Search code examples
rdplyrrlang

In a named argument to dplyr::funs, can I reference the names of other arguments?


Consider the following:

library(tidyverse)

df <- tibble(x = rnorm(100), y = rnorm(100, 10, 2), z = x * y)

df %>% 
mutate_all(funs(avg = mean(.), dev = sd(.), scaled = (. - mean(.)) / sd(.)))

Is there a way to avoid calling mean and sd twice by referencing the avg and dev columns.
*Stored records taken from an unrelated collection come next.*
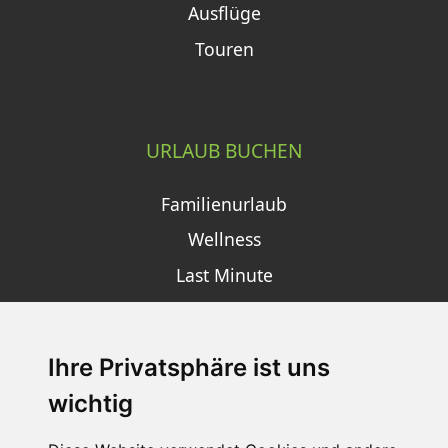
Ausflüge
Touren
URLAUB BUCHEN
Familienurlaub
Wellness
Last Minute
Ihre Privatsphäre ist uns
SCHNEEHÖHEN SKI APP
wichtig
Die Schneehoehen Ski APP für iOS und Android - Ein
Muss für alle Wintersportler und Schneefreaks!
What I have in mind is something like

df %>% 
mutate_all(funs(avg = mean(.), dev = sd(.), scaled = (. - avg) / dev))

Clearly this won't work because there aren't columns avg and dev, but x_avg, x_dev, y_avg, y_dev, etc.

Is there a good way, within funs to use the rlang tools to create those column references programmatically, so that I can refer to columns created by the previous named arguments to funs (when . is x, I would reference x_mean and x_dev for calculating x_scaled, and so forth)?


Solution

  • This seems a little convoluted, but it works:

    scaled <- function(col_name, x, y) {
      col_name <- deparse(substitute(col_name))
      avg <- eval.parent(as.symbol(paste0(col_name, x)))
      dev <- eval.parent(as.symbol(paste0(col_name, y)))
      (eval.parent(as.symbol(col_name)) - avg) / dev
    }
    
    df %>%
      mutate_all(funs(avg = mean(.), dev = sd(.), scaled = scaled(., "_avg", "_dev")))